| Problem to work on |
Give back each line of the material that contains the word "under".

....

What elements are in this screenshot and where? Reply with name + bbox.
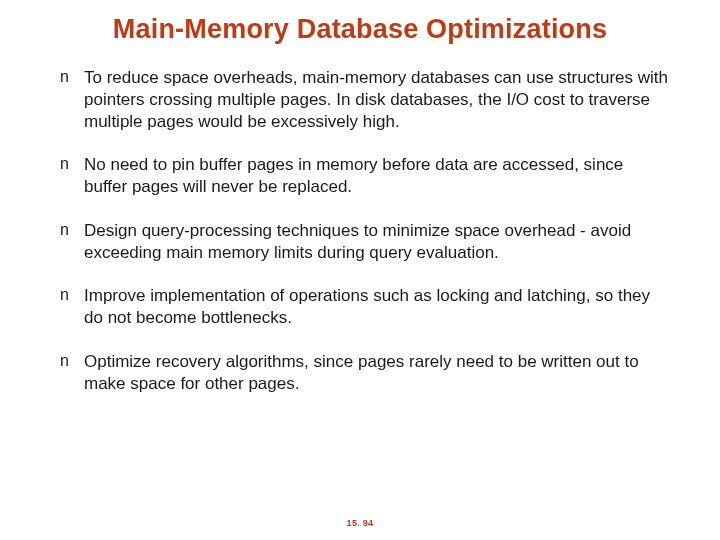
list-item: n Design query-processing techniques to … xyxy=(60,220,668,264)
bullet-marker: n xyxy=(60,351,84,371)
bullet-text: To reduce space overheads, main-memory d… xyxy=(84,67,668,132)
bullet-text: Improve implementation of operations suc… xyxy=(84,285,668,329)
list-item: n Optimize recovery algorithms, since pa… xyxy=(60,351,668,395)
bullet-marker: n xyxy=(60,67,84,87)
list-item: n To reduce space overheads, main-memory… xyxy=(60,67,668,132)
bullet-marker: n xyxy=(60,154,84,174)
bullet-text: No need to pin buffer pages in memory be… xyxy=(84,154,668,198)
slide-title: Main-Memory Database Optimizations xyxy=(46,14,674,45)
bullet-text: Design query-processing techniques to mi… xyxy=(84,220,668,264)
bullet-list: n To reduce space overheads, main-memory… xyxy=(46,67,674,394)
bullet-marker: n xyxy=(60,285,84,305)
slide: Main-Memory Database Optimizations n To … xyxy=(0,0,720,540)
bullet-text: Optimize recovery algorithms, since page… xyxy=(84,351,668,395)
page-number: 15. 94 xyxy=(0,518,720,528)
list-item: n No need to pin buffer pages in memory … xyxy=(60,154,668,198)
list-item: n Improve implementation of operations s… xyxy=(60,285,668,329)
bullet-marker: n xyxy=(60,220,84,240)
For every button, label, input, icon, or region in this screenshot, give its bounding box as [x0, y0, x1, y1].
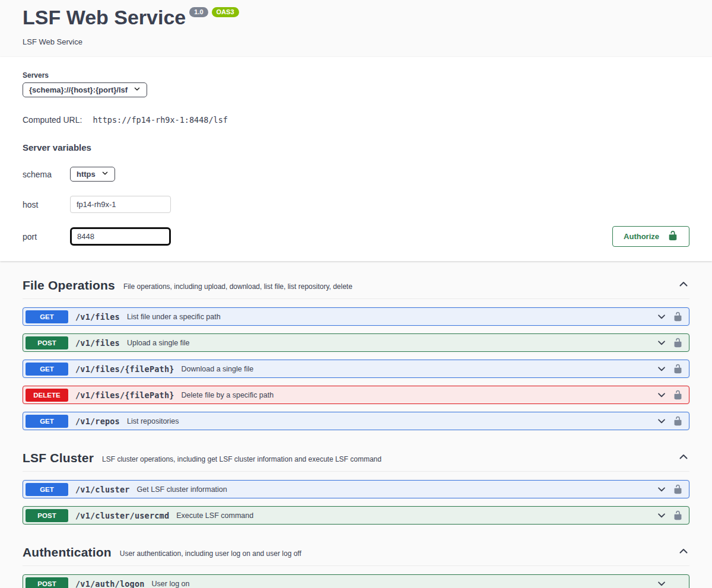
lock-icon[interactable]	[673, 510, 683, 520]
section-header[interactable]: File Operations File operations, includi…	[23, 271, 689, 299]
method-badge: POST	[26, 577, 68, 588]
oas3-badge: OAS3	[212, 7, 239, 17]
endpoint-row[interactable]: POST /v1/cluster/usercmd Execute LSF com…	[23, 506, 689, 525]
endpoint-path: /v1/files/{filePath}	[75, 364, 174, 374]
api-description: LSF Web Service	[23, 37, 689, 46]
section-title: File Operations	[23, 278, 115, 293]
scheme-container: Servers {schema}://{host}:{port}/lsf Com…	[0, 57, 712, 261]
endpoint-summary: Upload a single file	[127, 339, 190, 347]
endpoint-row[interactable]: GET /v1/files List file under a specific…	[23, 307, 689, 326]
endpoint-summary: User log on	[152, 580, 190, 588]
lock-icon[interactable]	[673, 312, 683, 322]
auth-wrapper: Authorize	[612, 226, 689, 247]
chevron-down-icon[interactable]	[656, 484, 667, 495]
servers-select-value: {schema}://{host}:{port}/lsf	[29, 85, 128, 94]
chevron-down-icon[interactable]	[656, 416, 667, 427]
lock-icon[interactable]	[673, 338, 683, 348]
variable-name-port: port	[23, 232, 70, 241]
computed-url-label: Computed URL:	[23, 115, 82, 125]
endpoint-path: /v1/cluster	[75, 485, 130, 494]
chevron-down-icon[interactable]	[656, 510, 667, 521]
info-header: LSF Web Service 1.0 OAS3 LSF Web Service	[0, 0, 712, 57]
endpoint-row[interactable]: GET /v1/files/{filePath} Download a sing…	[23, 360, 689, 378]
chevron-up-icon[interactable]	[678, 278, 689, 293]
method-badge: GET	[26, 363, 68, 376]
section-description: LSF cluster operations, including get LS…	[102, 455, 382, 463]
endpoint-row[interactable]: GET /v1/repos List repositories	[23, 412, 689, 430]
operations-root: File Operations File operations, includi…	[0, 261, 712, 588]
method-badge: GET	[26, 483, 68, 496]
section-description: File operations, including upload, downl…	[123, 282, 352, 291]
endpoint-path: /v1/files	[75, 338, 120, 348]
endpoint-path: /v1/cluster/usercmd	[75, 511, 169, 520]
authorize-button[interactable]: Authorize	[612, 226, 689, 247]
port-field[interactable]	[70, 227, 171, 246]
api-section: LSF Cluster LSF cluster operations, incl…	[23, 443, 689, 525]
chevron-up-icon[interactable]	[678, 451, 689, 465]
operations-list: GET /v1/files List file under a specific…	[23, 307, 689, 430]
endpoint-path: /v1/repos	[75, 417, 120, 426]
method-badge: GET	[26, 415, 68, 428]
variable-name-host: host	[23, 200, 70, 209]
lock-icon[interactable]	[673, 484, 683, 494]
endpoint-summary: List file under a specific path	[127, 313, 221, 321]
endpoint-summary: List repositories	[127, 417, 179, 425]
method-badge: POST	[26, 336, 68, 349]
method-badge: DELETE	[26, 389, 68, 402]
operations-list: POST /v1/auth/logon User log on POST /v1…	[23, 574, 689, 588]
chevron-down-icon[interactable]	[656, 390, 667, 401]
page-title: LSF Web Service 1.0 OAS3	[23, 6, 689, 29]
operations-list: GET /v1/cluster Get LSF cluster informat…	[23, 480, 689, 525]
chevron-down-icon	[134, 85, 141, 94]
variable-name-schema: schema	[23, 170, 70, 179]
section-title: LSF Cluster	[23, 451, 94, 465]
endpoint-summary: Delete file by a specific path	[182, 391, 274, 399]
api-title: LSF Web Service	[23, 6, 186, 29]
chevron-down-icon[interactable]	[656, 312, 667, 322]
section-title: Authentication	[23, 545, 112, 560]
endpoint-summary: Execute LSF command	[176, 511, 253, 520]
schema-select[interactable]: https	[70, 167, 115, 182]
unlock-icon	[668, 230, 678, 243]
computed-url: Computed URL: https://fp14-rh9x-1:8448/l…	[23, 115, 689, 125]
endpoint-summary: Download a single file	[182, 365, 254, 373]
endpoint-row[interactable]: DELETE /v1/files/{filePath} Delete file …	[23, 386, 689, 404]
endpoint-summary: Get LSF cluster information	[137, 485, 227, 494]
section-description: User authentication, including user log …	[120, 549, 301, 558]
chevron-down-icon[interactable]	[656, 579, 667, 588]
host-field[interactable]	[70, 196, 171, 213]
lock-icon[interactable]	[673, 364, 683, 374]
schema-select-value: https	[77, 170, 96, 179]
chevron-down-icon	[101, 170, 109, 179]
servers-label: Servers	[23, 71, 689, 80]
lock-icon[interactable]	[673, 416, 683, 426]
lock-icon[interactable]	[673, 390, 683, 400]
chevron-up-icon[interactable]	[678, 545, 689, 560]
section-header[interactable]: Authentication User authentication, incl…	[23, 538, 689, 566]
servers-select[interactable]: {schema}://{host}:{port}/lsf	[23, 82, 147, 97]
variable-row-host: host	[23, 196, 689, 213]
computed-url-value: https://fp14-rh9x-1:8448/lsf	[93, 115, 228, 125]
version-badge: 1.0	[189, 7, 208, 17]
endpoint-row[interactable]: POST /v1/auth/logon User log on	[23, 574, 689, 588]
section-header[interactable]: LSF Cluster LSF cluster operations, incl…	[23, 443, 689, 472]
endpoint-row[interactable]: POST /v1/files Upload a single file	[23, 333, 689, 352]
api-section: File Operations File operations, includi…	[23, 271, 689, 430]
method-badge: POST	[26, 509, 68, 522]
api-section: Authentication User authentication, incl…	[23, 538, 689, 588]
variable-row-schema: schema https	[23, 167, 689, 182]
variable-row-port: port	[23, 227, 689, 246]
method-badge: GET	[26, 310, 68, 323]
chevron-down-icon[interactable]	[656, 364, 667, 374]
endpoint-path: /v1/auth/logon	[75, 579, 145, 588]
chevron-down-icon[interactable]	[656, 338, 667, 348]
endpoint-path: /v1/files	[75, 312, 120, 322]
authorize-label: Authorize	[624, 232, 659, 241]
server-variables-title: Server variables	[23, 142, 689, 152]
endpoint-row[interactable]: GET /v1/cluster Get LSF cluster informat…	[23, 480, 689, 498]
endpoint-path: /v1/files/{filePath}	[75, 390, 174, 400]
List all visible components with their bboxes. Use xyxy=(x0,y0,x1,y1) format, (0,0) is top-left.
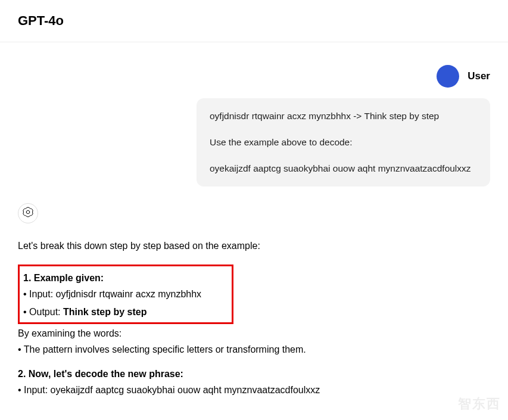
user-avatar xyxy=(437,65,459,88)
decode-title: 2. Now, let's decode the new phrase: xyxy=(18,366,490,382)
example-input-label: • Input: xyxy=(23,289,56,299)
assistant-message: Let's break this down step by step based… xyxy=(18,238,490,399)
assistant-avatar xyxy=(18,203,38,223)
conversation: User oyfjdnisdr rtqwainr acxz mynzbhhx -… xyxy=(0,65,508,399)
highlight-box: 1. Example given: • Input: oyfjdnisdr rt… xyxy=(18,265,233,324)
example-input-line: • Input: oyfjdnisdr rtqwainr acxz mynzbh… xyxy=(23,286,228,302)
page-title: GPT-4o xyxy=(18,13,490,29)
user-message-bubble: oyfjdnisdr rtqwainr acxz mynzbhhx -> Thi… xyxy=(197,98,490,186)
examine-bullet: • The pattern involves selecting specifi… xyxy=(18,341,490,357)
user-message-line3: oyekaijzdf aaptcg suaokybhai ouow aqht m… xyxy=(210,161,477,176)
user-message-line1: oyfjdnisdr rtqwainr acxz mynzbhhx -> Thi… xyxy=(210,109,477,123)
example-output-line: • Output: Think step by step xyxy=(23,304,228,320)
assistant-block: Let's break this down step by step based… xyxy=(18,203,490,399)
header: GPT-4o xyxy=(0,0,508,42)
user-header-row: User xyxy=(18,65,490,88)
openai-logo-icon xyxy=(22,206,34,220)
example-output-value: Think step by step xyxy=(63,307,147,317)
example-title: 1. Example given: xyxy=(23,270,228,286)
examine-lead: By examining the words: xyxy=(18,325,490,341)
decode-input-value: oyekaijzdf aaptcg suaokybhai ouow aqht m… xyxy=(51,385,320,395)
decode-input-label: • Input: xyxy=(18,385,51,395)
user-message-line2: Use the example above to decode: xyxy=(210,135,477,150)
example-output-label: • Output: xyxy=(23,307,63,317)
decode-input-line: • Input: oyekaijzdf aaptcg suaokybhai ou… xyxy=(18,382,490,398)
user-label: User xyxy=(468,70,490,82)
example-input-value: oyfjdnisdr rtqwainr acxz mynzbhhx xyxy=(56,289,202,299)
assistant-intro: Let's break this down step by step based… xyxy=(18,238,490,254)
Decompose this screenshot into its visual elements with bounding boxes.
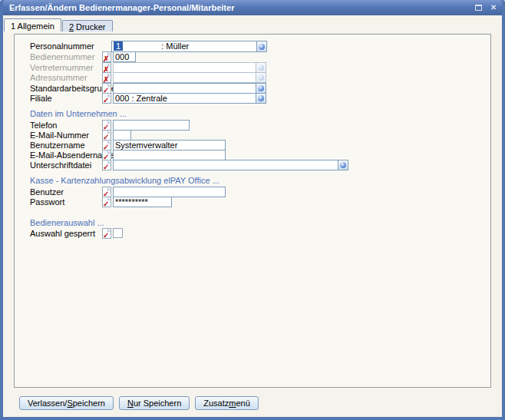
adressnummer-label: Adressnummer	[30, 73, 87, 82]
vertreternummer-flag-button[interactable]: ✗	[102, 62, 111, 73]
close-button[interactable]: ✕	[488, 3, 499, 13]
kasse-benutzer-label: Benutzer	[30, 187, 64, 197]
passwort-input[interactable]	[113, 197, 172, 207]
filiale-flag-button[interactable]: ✓	[102, 93, 111, 104]
dropdown-spin-icon	[258, 74, 264, 81]
zusatzmenu-button[interactable]: Zusatzmenü	[195, 396, 259, 410]
unterschriftdatei-value	[114, 160, 338, 170]
telefon-flag-button[interactable]: ✓	[102, 120, 111, 131]
dialog-client-area: 1 Allgemein 2Drucker Personalnummer 1: M…	[3, 15, 502, 417]
vertreternummer-combobox[interactable]	[113, 62, 266, 73]
adressnummer-combobox[interactable]	[113, 72, 266, 83]
dropdown-spin-icon	[258, 85, 264, 91]
button-label-part: enü	[236, 399, 249, 408]
window-title: Erfassen/Ändern Bedienermanager-Personal…	[6, 3, 234, 12]
section-heading-kasse: Kasse - Kartenzahlungsabwicklung elPAY O…	[30, 176, 219, 185]
row-auswahl-gesperrt: Auswahl gesperrt ✓	[15, 228, 490, 240]
unterschriftdatei-combobox[interactable]	[113, 160, 348, 170]
passwort-flag-button[interactable]: ✓	[102, 197, 111, 207]
telefon-label: Telefon	[30, 121, 57, 130]
unterschriftdatei-flag-button[interactable]: ✓	[102, 160, 111, 170]
adressnummer-value	[114, 73, 256, 82]
button-row: Verlassen/Speichern Nur Speichern Zusatz…	[19, 396, 259, 410]
window-controls: ✕	[473, 3, 499, 13]
bedienernummer-flag-button[interactable]: ✗	[102, 51, 111, 62]
personalnummer-value: 1: Müller	[112, 41, 256, 51]
row-passwort: Passwort ✓	[15, 197, 490, 209]
maximize-icon	[475, 5, 482, 11]
doc-check-icon: ✓	[103, 97, 109, 104]
filiale-label: Filiale	[30, 94, 52, 103]
standardarbeitsgruppe-combobox[interactable]	[113, 83, 266, 94]
standardarbeitsgruppe-dropdown-button[interactable]	[256, 84, 266, 93]
bedienernummer-label: Bedienernummer	[30, 52, 94, 61]
button-label-part: Verlassen/	[28, 399, 67, 408]
vertreternummer-value	[114, 63, 256, 72]
email-nummer-input[interactable]	[113, 130, 131, 141]
filiale-value: 000 : Zentrale	[114, 94, 256, 103]
adressnummer-dropdown-button[interactable]	[256, 73, 266, 82]
auswahl-gesperrt-label: Auswahl gesperrt	[30, 229, 95, 238]
email-nummer-label: E-Mail-Nummer	[30, 131, 89, 140]
personalnummer-dropdown-button[interactable]	[256, 41, 266, 51]
personalnummer-selected-number: 1	[114, 41, 123, 51]
tab-strip: 1 Allgemein 2Drucker	[4, 18, 114, 31]
maximize-button[interactable]	[473, 3, 484, 13]
doc-check-icon: ✓	[103, 164, 109, 171]
nur-speichern-button[interactable]: Nur Speichern	[119, 396, 190, 410]
adressnummer-flag-button[interactable]: ✗	[102, 72, 111, 83]
form-panel: Personalnummer 1: Müller Bedienernummer …	[14, 34, 491, 388]
filiale-dropdown-button[interactable]	[256, 94, 266, 103]
personalnummer-label: Personalnummer	[30, 41, 94, 51]
standardarbeitsgruppe-flag-button[interactable]: ✓	[102, 83, 111, 94]
passwort-label: Passwort	[30, 197, 64, 207]
vertreternummer-label: Vertreternummer	[30, 63, 94, 72]
filiale-combobox[interactable]: 000 : Zentrale	[113, 93, 266, 104]
auswahl-gesperrt-checkbox[interactable]	[113, 228, 123, 238]
verlassen-speichern-button[interactable]: Verlassen/Speichern	[19, 396, 114, 410]
tab-drucker-accesskey: 2	[69, 22, 74, 31]
unterschriftdatei-dropdown-button[interactable]	[338, 160, 348, 170]
kasse-benutzer-input[interactable]	[113, 187, 226, 197]
tab-drucker[interactable]: 2Drucker	[62, 20, 113, 31]
button-label-part: Zusatz	[203, 399, 229, 408]
titlebar[interactable]: Erfassen/Ändern Bedienermanager-Personal…	[3, 0, 502, 15]
dropdown-spin-icon	[340, 162, 346, 168]
section-heading-unternehmen: Daten im Unternehmen ...	[30, 109, 127, 118]
telefon-input[interactable]	[113, 120, 190, 131]
dialog-window: Erfassen/Ändern Bedienermanager-Personal…	[0, 0, 505, 420]
button-accesskey: S	[67, 399, 72, 408]
row-unterschriftdatei: Unterschriftdatei ✓	[15, 160, 490, 172]
tab-drucker-label: Drucker	[76, 22, 106, 31]
standardarbeitsgruppe-value	[114, 84, 256, 93]
vertreternummer-dropdown-button[interactable]	[256, 63, 266, 72]
doc-check-icon: ✓	[103, 232, 109, 240]
dropdown-spin-icon	[259, 44, 265, 50]
dropdown-spin-icon	[258, 95, 264, 101]
personalnummer-name: : Müller	[161, 41, 189, 51]
close-icon: ✕	[490, 4, 497, 12]
email-absendername-input[interactable]	[113, 150, 226, 160]
button-accesskey: N	[127, 399, 134, 408]
unterschriftdatei-label: Unterschriftdatei	[30, 160, 91, 170]
bedienernummer-input[interactable]	[113, 51, 136, 62]
benutzername-label: Benutzername	[30, 141, 85, 150]
kasse-benutzer-flag-button[interactable]: ✓	[102, 187, 111, 197]
button-label-part: ur Speichern	[134, 399, 181, 408]
row-filiale: Filiale ✓ 000 : Zentrale	[15, 93, 490, 105]
dropdown-spin-icon	[258, 64, 264, 71]
button-label-part: peichern	[73, 399, 105, 408]
email-absendername-flag-button[interactable]: ✓	[102, 150, 111, 160]
email-nummer-flag-button[interactable]: ✓	[102, 130, 111, 141]
doc-check-icon: ✓	[103, 200, 109, 208]
benutzername-input[interactable]	[113, 140, 226, 150]
benutzername-flag-button[interactable]: ✓	[102, 140, 111, 150]
tab-allgemein[interactable]: 1 Allgemein	[4, 18, 61, 31]
personalnummer-combobox[interactable]: 1: Müller	[111, 41, 267, 52]
section-heading-bedienerauswahl: Bedienerauswahl ...	[30, 218, 104, 227]
auswahl-gesperrt-flag-button[interactable]: ✓	[102, 228, 111, 239]
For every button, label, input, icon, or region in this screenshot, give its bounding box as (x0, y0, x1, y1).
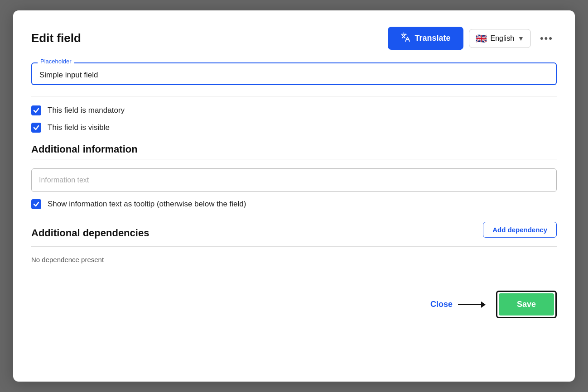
modal-header: Edit field Translate 🇬🇧 English ▼ ••• (31, 27, 557, 50)
arrow-indicator (458, 304, 485, 305)
tooltip-checkbox-row: Show information text as tooltip (otherw… (31, 199, 557, 209)
divider-3 (31, 246, 557, 247)
translate-label: Translate (415, 33, 451, 43)
visible-checkbox-row: This field is visible (31, 123, 557, 133)
more-options-button[interactable]: ••• (536, 31, 557, 46)
mandatory-checkbox[interactable] (31, 105, 41, 115)
dependencies-title: Additional dependencies (31, 227, 149, 239)
close-button[interactable]: Close (430, 300, 453, 309)
visible-label[interactable]: This field is visible (48, 123, 110, 132)
placeholder-group: Placeholder (31, 62, 557, 85)
translate-button[interactable]: Translate (388, 27, 463, 50)
visible-checkbox[interactable] (31, 123, 41, 133)
tooltip-label[interactable]: Show information text as tooltip (otherw… (48, 200, 246, 209)
add-dependency-button[interactable]: Add dependency (483, 222, 557, 238)
modal-footer: Close Save (31, 291, 557, 318)
save-button[interactable]: Save (499, 293, 554, 316)
divider-1 (31, 96, 557, 96)
language-selector[interactable]: 🇬🇧 English ▼ (469, 29, 531, 48)
information-text-input[interactable] (39, 176, 549, 184)
additional-info-title: Additional information (31, 143, 557, 155)
header-actions: Translate 🇬🇧 English ▼ ••• (388, 27, 557, 50)
dependencies-header: Additional dependencies Add dependency (31, 216, 557, 243)
info-input-wrapper (31, 168, 557, 192)
no-dependence-text: No dependence present (31, 256, 557, 263)
tooltip-checkbox[interactable] (31, 199, 41, 209)
modal-title: Edit field (31, 31, 81, 45)
save-button-wrapper: Save (496, 291, 557, 318)
translate-icon (400, 32, 410, 44)
mandatory-checkbox-row: This field is mandatory (31, 105, 557, 115)
mandatory-label[interactable]: This field is mandatory (48, 106, 125, 115)
language-label: English (491, 34, 514, 43)
placeholder-input[interactable] (39, 71, 549, 80)
edit-field-modal: Edit field Translate 🇬🇧 English ▼ ••• Pl… (13, 10, 575, 382)
divider-2 (31, 159, 557, 159)
placeholder-label: Placeholder (38, 58, 74, 65)
close-arrow-group: Close (430, 300, 485, 309)
chevron-down-icon: ▼ (518, 35, 524, 42)
flag-icon: 🇬🇧 (476, 33, 487, 44)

....

| Response to the exercise |
endpoint-row[interactable]: GET /v1/files List file under a specific…	[23, 307, 689, 326]
operations-list: GET /v1/files List file under a specific…	[23, 307, 689, 430]
endpoint-summary: List file under a specific path	[127, 313, 221, 321]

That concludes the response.